> _Exercise description_: Go through the data and retrieve each line that includes the string "Mute".

> _Data to process_:
%%

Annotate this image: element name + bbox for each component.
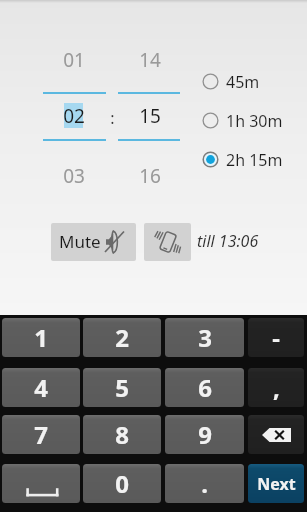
staticText: 02: [63, 103, 85, 129]
staticText: 7: [34, 418, 48, 451]
staticText: 4: [34, 371, 48, 404]
button[interactable]: 1h 30m: [200, 106, 300, 134]
button[interactable]: 7: [2, 415, 80, 454]
button[interactable]: ,: [248, 368, 304, 407]
staticText: 8: [115, 418, 129, 451]
staticText: .: [201, 467, 208, 500]
button[interactable]: 45m: [200, 67, 300, 95]
button[interactable]: 3: [165, 318, 244, 357]
button[interactable]: Mute: [51, 223, 136, 261]
button[interactable]: Vibrate: [144, 223, 191, 261]
button[interactable]: 4: [2, 368, 80, 407]
staticText: 2h 15m: [226, 149, 283, 171]
button[interactable]: 8: [83, 415, 161, 454]
button[interactable]: .: [165, 464, 244, 503]
staticText: 2: [115, 321, 129, 354]
staticText: 03: [63, 163, 85, 189]
button[interactable]: 6: [165, 368, 244, 407]
staticText: Next: [257, 473, 296, 495]
button[interactable]: 9: [165, 415, 244, 454]
staticText: 3: [198, 321, 212, 354]
staticText: 1: [34, 321, 48, 354]
button[interactable]: 5: [83, 368, 161, 407]
staticText: 9: [198, 418, 212, 451]
staticText: 14: [139, 47, 161, 73]
button[interactable]: BKSP: [248, 415, 304, 454]
staticText: 6: [198, 371, 212, 404]
staticText: :: [110, 107, 115, 129]
button[interactable]: -: [248, 318, 304, 357]
staticText: ,: [273, 371, 280, 404]
button[interactable]: 2: [83, 318, 161, 357]
button[interactable]: 2h 15m: [200, 145, 300, 173]
staticText: -: [272, 321, 280, 354]
button[interactable]: Next: [248, 464, 304, 503]
button[interactable]: 1: [2, 318, 80, 357]
staticText: Mute: [59, 230, 101, 253]
staticText: 45m: [226, 71, 260, 93]
staticText: 0: [115, 467, 129, 500]
staticText: 15: [139, 103, 161, 129]
button[interactable]: 0: [83, 464, 161, 503]
staticText: till 13:06: [197, 230, 259, 252]
staticText: 01: [63, 47, 85, 73]
staticText: 1h 30m: [226, 110, 283, 132]
staticText: 16: [139, 163, 161, 189]
staticText: 5: [115, 371, 129, 404]
button[interactable]: SPACE: [2, 464, 80, 503]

%%

> _Solution to the problem_:
button[interactable]: Mute: [51, 223, 136, 261]
staticText: Mute: [59, 230, 101, 253]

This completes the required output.